Zwischenreich: Miwa Ogasawara & Annette Streyl

The exhibition ZWISCHENREICH features works by Hamburg-based artists Miwa Ogasawara and Annette Streyl, exploring the intersection of painting and sculpture. Ogasawara uses traditional Japanese techniques to capture fleeting moments and existential reflections in luminous paintings. Streyl's sculptures incorporate art historical references and tactile forms that blend historical and contemporary elements. Both artists create subtle dialogues between their works, inviting viewers into a space of contemplation and interpretation. The exhibition generates new connections between subjects, time, and materials. Viewers are immersed in a moment of subtle inexplicability.

ZWISCHENREICH

 

The exhibition ZWISCHENREICH features works by Hamburg-based artists Miwa Ogasawara and Annette Streyl, exploring the intersection of painting and sculpture. Each artist uniquely engages with space, material, and time, creating subtle and refined dialogues between their artistic approaches.

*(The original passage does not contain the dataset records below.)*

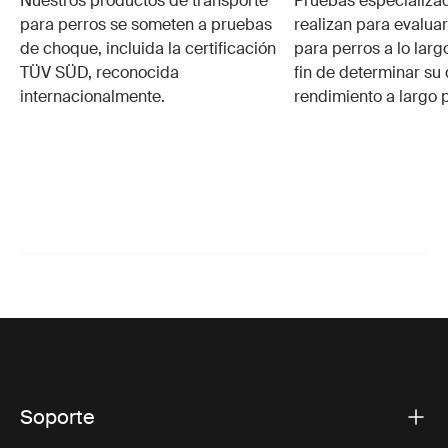
Nuestros productos de transporte
Pruebas especializa
para perros se someten a pruebas
realizan para evalua
de choque, incluida la certificación
para perros a lo larg
TÜV SÜD, reconocida
fin de determinar su 
internacionalmente.
rendimiento a largo 
Soporte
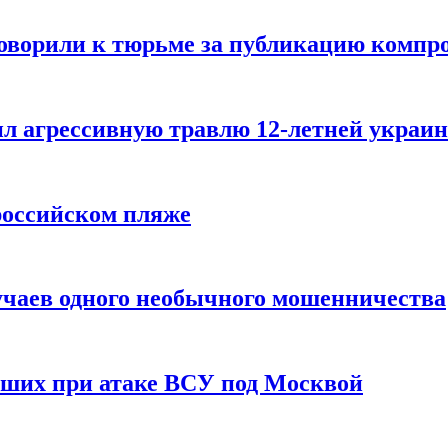
говорили к тюрьме за публикацию компр
л агрессивную травлю 12-летней украин
российском пляже
учаев одного необычного мошенничества
вших при атаке ВСУ под Москвой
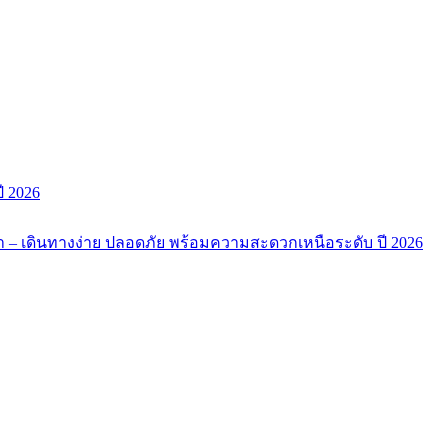
ี 2026
 – เดินทางง่าย ปลอดภัย พร้อมความสะดวกเหนือระดับ ปี 2026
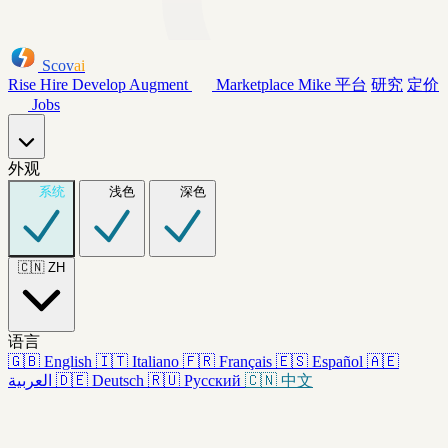
Scov
ai
Rise
Hire
Develop
Augment
Marketplace
Mike
平台
研究
定价
Jobs
外观
系统
浅色
深色
🇨🇳
ZH
语言
🇬🇧
English
🇮🇹
Italiano
🇫🇷
Français
🇪🇸
Español
🇦🇪
العربية
🇩🇪
Deutsch
🇷🇺
Русский
🇨🇳
中文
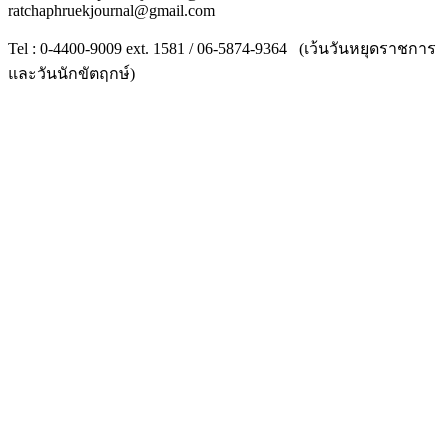
ratchaphruekjournal@gmail.com
Tel : 0-4400-9009 ext. 1581 / 06-5874-9364 (เว้นวันหยุดราชการ
และวันนักขัตฤกษ์)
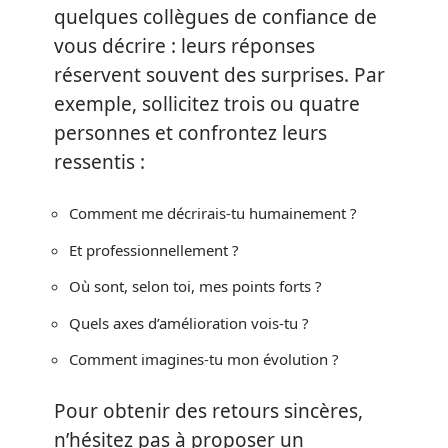
quelques collègues de confiance de
vous décrire : leurs réponses
réservent souvent des surprises. Par
exemple, sollicitez trois ou quatre
personnes et confrontez leurs
ressentis :
Comment me décrirais-tu humainement ?
Et professionnellement ?
Où sont, selon toi, mes points forts ?
Quels axes d’amélioration vois-tu ?
Comment imagines-tu mon évolution ?
Pour obtenir des retours sincères,
n’hésitez pas à proposer un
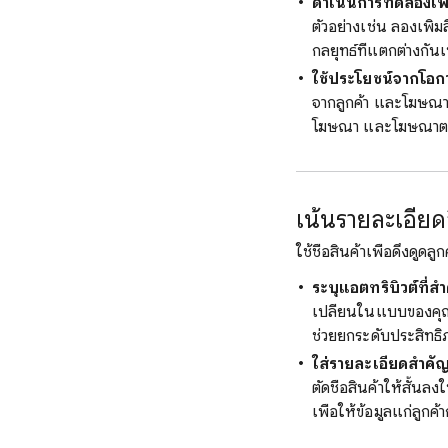
ดำเนินการทดลองเพื่
ตัวอย่างเช่น ลองเพิ่
กลยุทธ์ที่แตกต่างกันเ
ใช้ประโยชน์จากโอก
จากลูกค้า และโฆษณาส
โฆษณา และโฆษณาตามข
เน้นรายละเอียดส
ใช้ชื่อสินค้าเพื่อดึงดู
ระบุแอตทริบิวต์ที่สำ
เปลี่ยนในแบบของคุณ ให
ช่วยยกระดับประสิทธิ
ใส่รายละเอียดสำคัญไ
ตัดชื่อสินค้าให้สั้
เพื่อให้ข้อมูลแก่ลูกค้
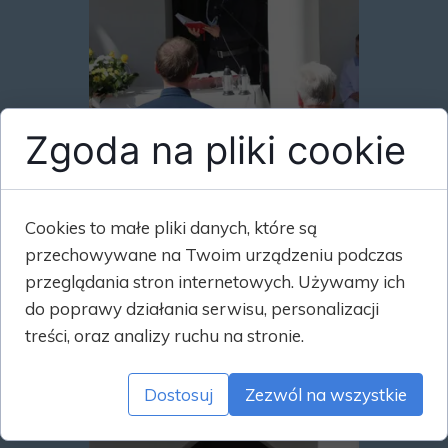
Zgoda na pliki cookie
Cookies to małe pliki danych, które są
przechowywane na Twoim urządzeniu podczas
przeglądania stron internetowych. Używamy ich
do poprawy działania serwisu, personalizacji
treści, oraz analizy ruchu na stronie.
Dostosuj
Zezwól na wszystkie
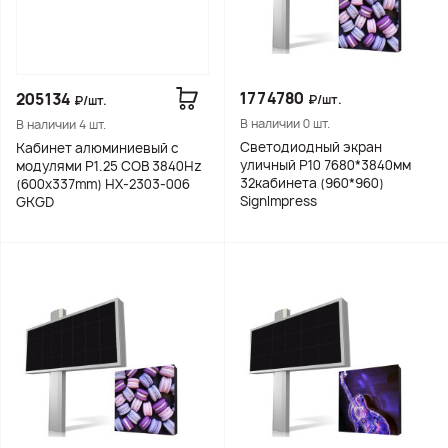
1774780
205134
₽/шт.
₽/шт.
В наличии 0 шт.
В наличии 4 шт.
Светодиодный экран
Кабинет алюминиевый с
уличный Р10 7680*3840мм
модулями P1.25 COB 3840Hz
32кабинета (960*960)
(600х337mm) HX-2303-006
SignImpress
GKGD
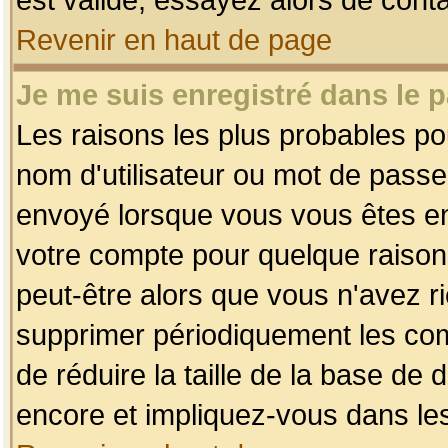
Revenir en haut de page
Je me suis enregistré dans le 
Les raisons les plus probables p
nom d'utilisateur ou mot de passe i
envoyé lorsque vous vous êtes enr
votre compte pour quelque raison.
peut-être alors que vous n'avez ri
supprimer périodiquement les comp
de réduire la taille de la base d
encore et impliquez-vous dans le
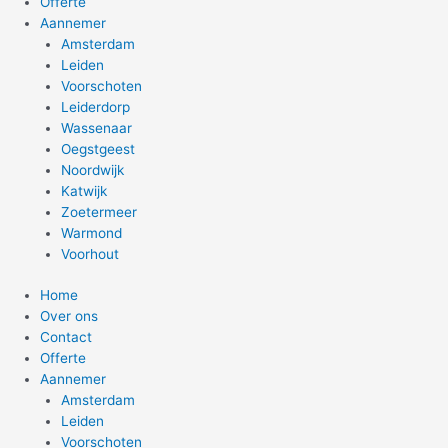
Offerte
Aannemer
Amsterdam
Leiden
Voorschoten
Leiderdorp
Wassenaar
Oegstgeest
Noordwijk
Katwijk
Zoetermeer
Warmond
Voorhout
Home
Over ons
Contact
Offerte
Aannemer
Amsterdam
Leiden
Voorschoten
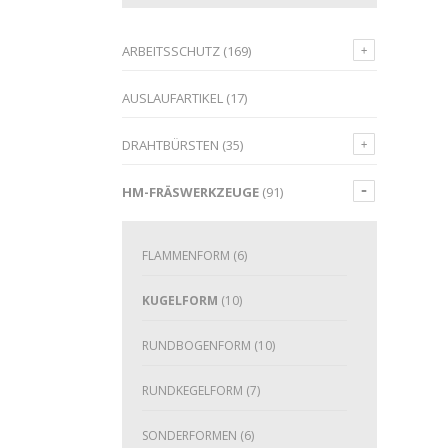
ARBEITSSCHUTZ
(169)
AUSLAUFARTIKEL
(17)
DRAHTBÜRSTEN
(35)
HM-FRÄSWERKZEUGE
(91)
FLAMMENFORM
(6)
KUGELFORM
(10)
RUNDBOGENFORM
(10)
RUNDKEGELFORM
(7)
SONDERFORMEN
(6)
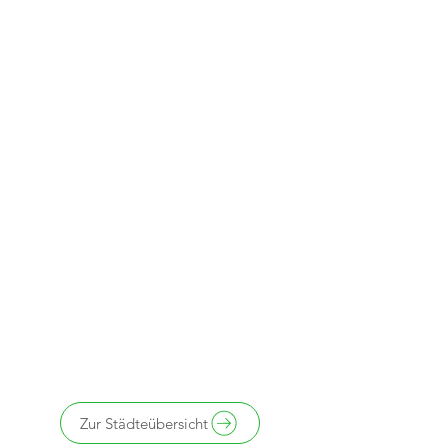
Zur Städteübersicht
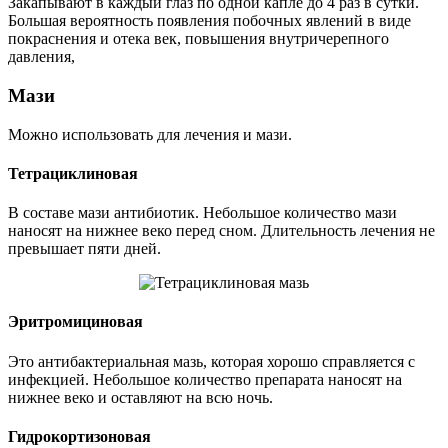
Закапывают в каждый глаз по одной капле до 4 раз в сутки.
Большая вероятность появления побочных явлений в виде
покраснения и отека век, повышения внутричерепного
давления,
Мази
Можно использовать для лечения и мази.
Тетрациклиновая
В составе мази антибиотик. Небольшое количество мази
наносят на нижнее веко перед сном. Длительность лечения не
превышает пяти дней.
Эритромициновая
Это антибактериальная мазь, которая хорошо справляется с
инфекцией. Небольшое количество препарата наносят на
нижнее веко и оставляют на всю ночь.
Гидрокортизоновая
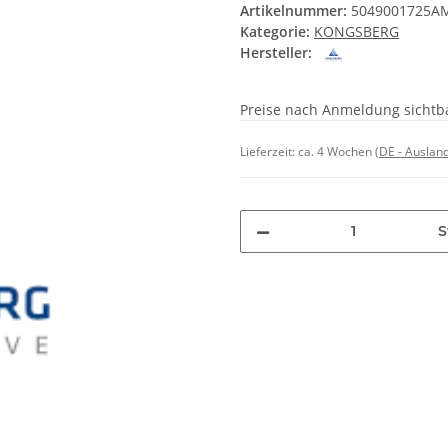
Artikelnummer:
5049001725A
Kategorie:
KONGSBERG
Hersteller:
Preise nach Anmeldung sichtb
Lieferzeit:
ca. 4 Wochen
(DE - Auslan
S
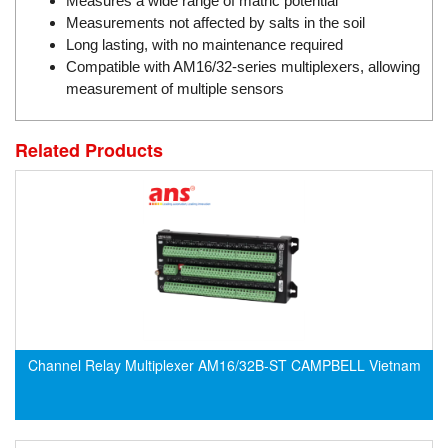
Measures a wide range of matric potential
DSTI
Measurements not affected by salts in the soil
DUCATI
Long lasting, with no maintenance required
Duclean
Compatible with AM16/32-series multiplexers, allowing
measurement of multiple sensors
Dukin Besko
Dunkermotoren
Related Products
Durag
Dwyer
DYH
Dynisco
E+E ELEKTRONIK
E+H
E2S
Channel Relay Multiplexer AM16/32B-ST CAMPBELL Vietnam
Earthtech
Eaton
EBMPAPST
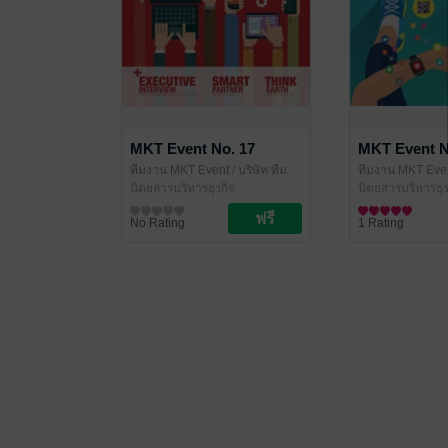
MKT Event No. 17
MKT Event N
ทีมงาน MKT Event
/ บริษัท ทีม
ทีมงาน MKT Eve
ไทเกอร์ส จำกัด
นิตยสารบริหารธุรกิจ
ไทเกอร์ส จำกัด
นิตยสารบริหารธุร
No Rating
1 Rating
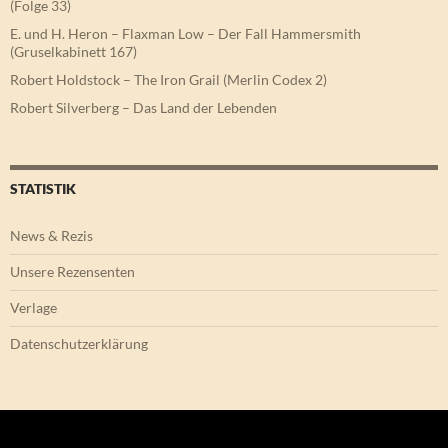
(Folge 33)
E. und H. Heron – Flaxman Low – Der Fall Hammersmith
(Gruselkabinett 167)
Robert Holdstock – The Iron Grail (Merlin Codex 2)
Robert Silverberg – Das Land der Lebenden
STATISTIK
News & Rezis
Unsere Rezensenten
Verlage
Datenschutzerklärung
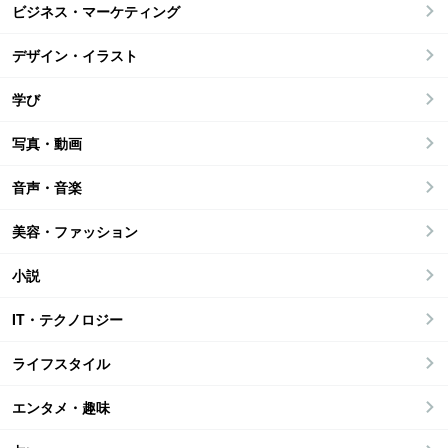
ビジネス・マーケティング
デザイン・イラスト
学び
写真・動画
音声・音楽
美容・ファッション
小説
IT・テクノロジー
ライフスタイル
エンタメ・趣味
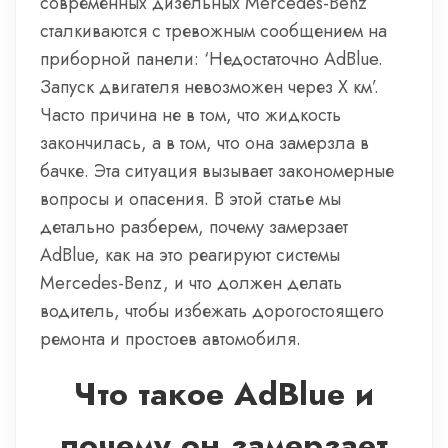
современных дизельных Mercedes-Benz
сталкиваются с тревожным сообщением на
приборной панели: ‘Недостаточно AdBlue.
Запуск двигателя невозможен через X км’.
Часто причина не в том, что жидкость
закончилась, а в том, что она замерзла в
бачке. Эта ситуация вызывает закономерные
вопросы и опасения. В этой статье мы
детально разберем, почему замерзает
AdBlue, как на это реагируют системы
Mercedes-Benz, и что должен делать
водитель, чтобы избежать дорогостоящего
ремонта и простоев автомобиля.
Что такое AdBlue и
почему он замерзает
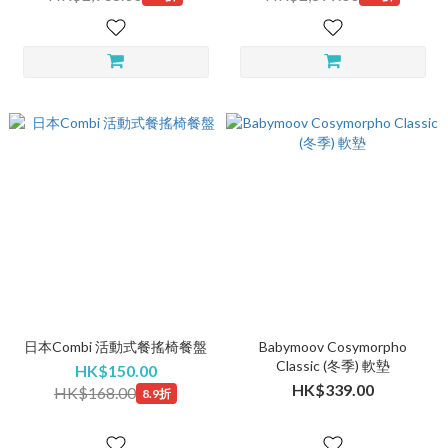
日本Combi 活動式餐搖椅餐盤
Babymoov Cosymorpho
Classic (冬季) 軟墊
HK$150.00
HK$339.00
HK$168.00
8.9折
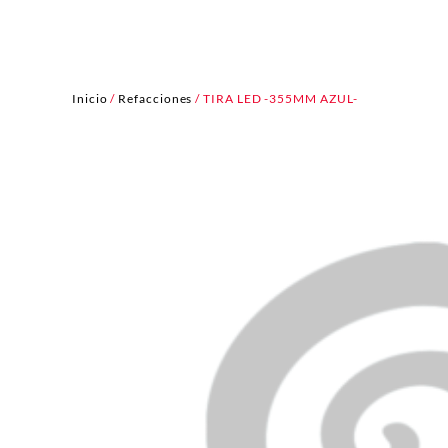
Inicio
/
Refacciones
/ TIRA LED -355MM AZUL-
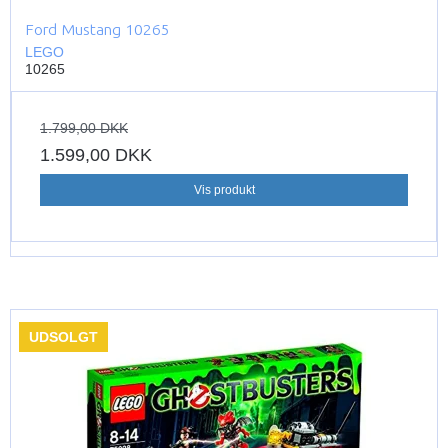
Ford Mustang 10265
LEGO
10265
1.799,00 DKK
1.599,00 DKK
Vis produkt
UDSOLGT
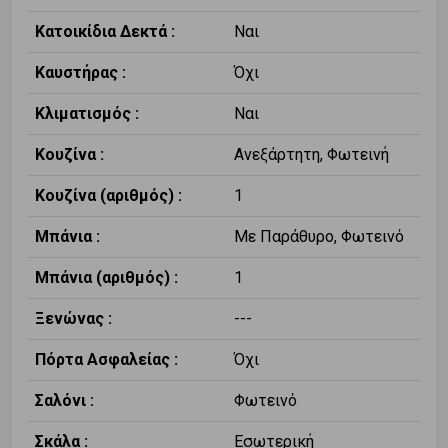
Κατοικίδια Δεκτά :
Ναι
Καυστήρας :
Όχι
Κλιματισμός :
Ναι
Κουζίνα :
Ανεξάρτητη, Φωτεινή
Κουζίνα (αριθμός) :
1
Μπάνια :
Με Παράθυρο, Φωτεινό
Μπάνια (αριθμός) :
1
Ξενώνας :
---
Πόρτα Ασφαλείας :
Όχι
Σαλόνι :
Φωτεινό
Σκάλα :
Εσωτερική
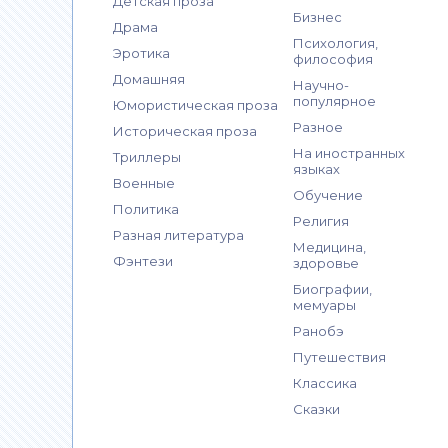
Детская проза
Бизнес
Драма
Психология,
Эротика
философия
Домашняя
Научно-
популярное
Юмористическая проза
Разное
Историческая проза
На иностранных
Триллеры
языках
Военные
Обучение
Политика
Религия
Разная литература
Медицина,
Фэнтези
здоровье
Биографии,
мемуары
Ранобэ
Путешествия
Классика
Сказки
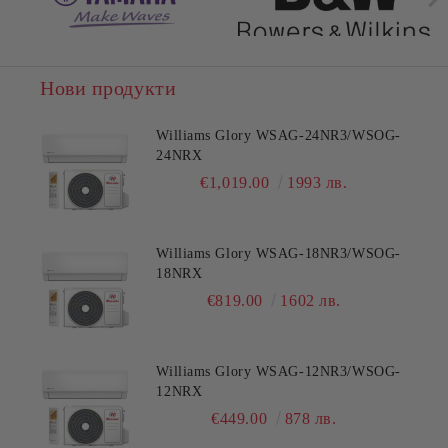
Нови продукти
Williams Glory WSAG-24NR3/WSOG-
24NRX
€1,019.00
1993 лв.
Williams Glory WSAG-18NR3/WSOG-
18NRX
€819.00
1602 лв.
Williams Glory WSAG-12NR3/WSOG-
12NRX
€449.00
878 лв.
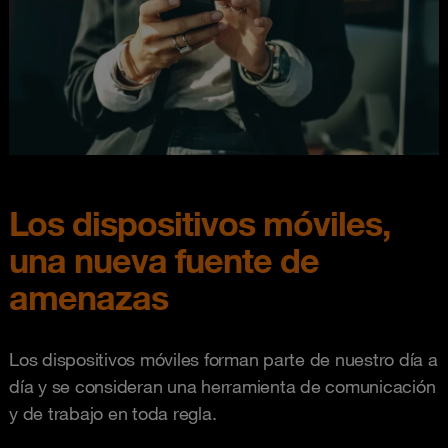
Los dispositivos móviles,
una nueva fuente de
amenazas​
Los dispositivos móviles forman parte de nuestro día a
día y se consideran una herramienta de comunicación
y de trabajo en toda regla. ​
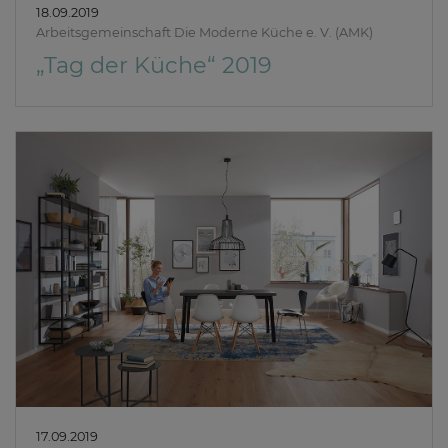
18.09.2019
Arbeitsgemeinschaft Die Moderne Küche e. V. (AMK)
„Tag der Küche“ 2019
17.09.2019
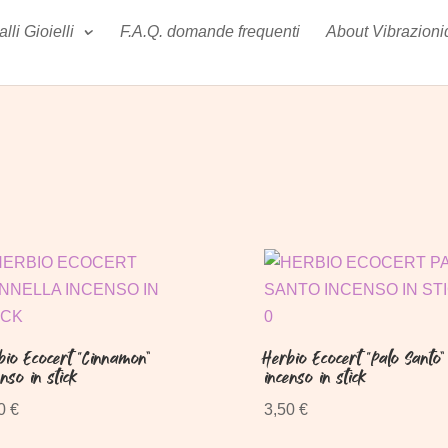
li Gioielli
F.A.Q. domande frequenti
About Vibrazioni
bio Ecocert “Cinnamon”
Herbio Ecocert “Palo Santo”
enso in stick
incenso in stick
50
€
3,50
€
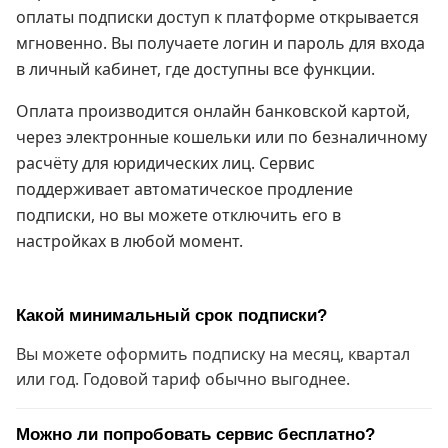
оплаты подписки доступ к платформе открывается
мгновенно. Вы получаете логин и пароль для входа
в личный кабинет, где доступны все функции.
Оплата производится онлайн банковской картой,
через электронные кошельки или по безналичному
расчёту для юридических лиц. Сервис
поддерживает автоматическое продление
подписки, но вы можете отключить его в
настройках в любой момент.
Какой минимальный срок подписки?
Вы можете оформить подписку на месяц, квартал
или год. Годовой тариф обычно выгоднее.
Можно ли попробовать сервис бесплатно?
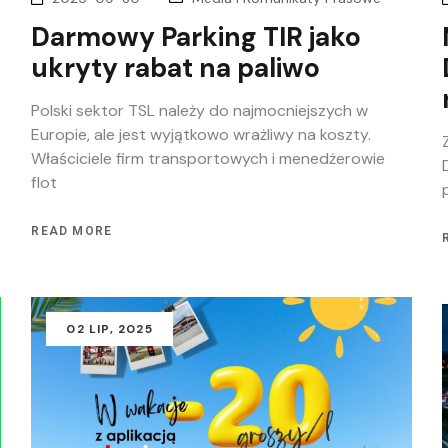
Darmowy Parking TIR jako
ukryty rabat na paliwo
Polski sektor TSL należy do najmocniejszych w
Europie, ale jest wyjątkowo wrażliwy na koszty.
Właściciele firm transportowych i menedżerowie
flot
READ MORE
02
LIP
, 2025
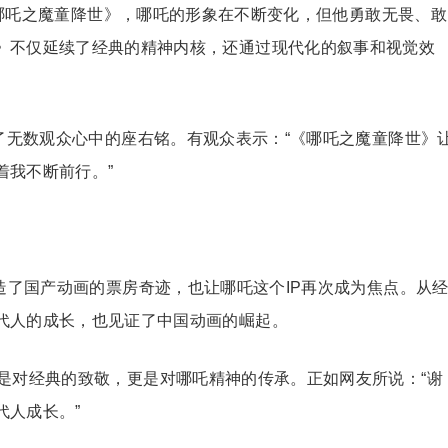
的《哪吒之魔童降世》，哪吒的形象在不断变化，但他勇敢无畏、敢
》不仅延续了经典的精神内核，还通过现代化的叙事和视觉效
了无数观众心中的座右铭。有观众表示：“《哪吒之魔童降世》
着我不断前行。”
造了国产动画的票房奇迹，也让哪吒这个IP再次成为焦点。从
代人的成长，也见证了中国动画的崛起。
是对经典的致敬，更是对哪吒精神的传承。正如网友所说：“谢
代人成长。”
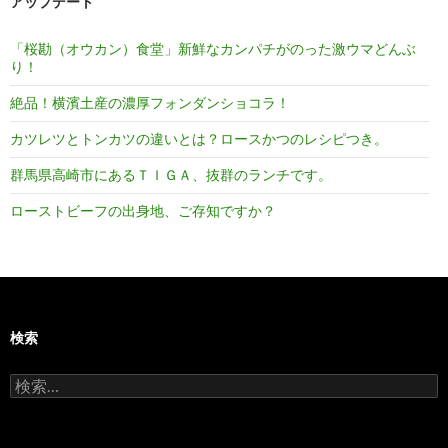
ゲ
アップデート
ー
「桜勘（オウカン）食堂」新鮮なカンパチがのった激ウマどんぶ
シ
り！
ョ
絶品！横濱土産の濃厚フォンダンショコラ！
ン
カツレツとトンカツの違いとは？ロースかつのレシピつき。
群馬県高崎市にあるＴＩＧＡ、抜群のランチです。
ローストビーフの出身地、ご存知ですか？
検索
検
索:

Miwa Ogasawara's work delves into the interplay of air, light, and atmospheric phenomena, revealing existential facets of life through momentary and evocative perceptions of skies and other spaces. Beneath her painterly surfaces, she expresses deep reflections on everyday moments, capturing them in vibrant and luminous visual worlds. Ogasawara employs traditional Japanese techniques of painting on gold and silver leaf, which not only enhance the luminosity but also impart significant depth to her works. Her paintings possess a delicate, sculptural quality, reflecting the depth of fleeting perceptions and contemplation, resonating with the atmospheric expansiveness of her subjects. Everyday situations in her works hold cosmic universality, portraying a liminal world of unspoken inner life, fading memories, and existential energies.

Annette Streyl integrates art historical references into the materiality and figurative designs of her sculptures. Her tactile forms house historically styled portraits in both historical and contemporary guises. Streyl's works evoke associations and cite artistic predecessors, particularly from the Central European Renaissance. These references appear as traditional depictions of known donor figures in sacred spaces, where Streyl sometimes exhibits them. Adorned with caps, hats, or crowns, the delicate faces pause gracefully with closed or open eyes. The worked stone interacts with Hans Holbein the Younger's paintings, borrowing from his repertoire of figures. Wrapped and sculpted into cocoon-like forms, her works offer interpretative freedom. As Arie Hartog writes, they "speculate on associative, interpretative seeing." The oscillation between figuration and ornamental, often organic forms highlights a contemporary distance from 16th-century Dutch art history. Streyl's stone works address our visual traditions, with intricately worked break edges hinting at the creation process, historical influences, and future developments. The tactile and sensory experience of the stone, with its softness, coolness, and hardness, enhances its multisensory perception. Their physical presence in space, emphasized by the complementary halos in the presentation, makes their immediate appearance striking. The small format with defined portraits encourages close examination to see how historical types are reimagined.

Through targeted color use and material additions with adhesive rolls, Streyl assembles her figures, enriching and confronting historical interpretations with contemporary elements and unexpected material shifts.

Miwa Ogasawara and Annette Streyl not only present new works in the ZWISCHENREICH exhibition but also share a profound connection in the quiet dialogue their works establish with viewers and between their compositions. The interplay of painting and sculpture in the exhibition creates new connections of subjects, time, and material references. As viewers, we find ourselves in a moment of subtle inexplicability, invited into this space by the works of Miwa Ogasawara and Annette Streyl.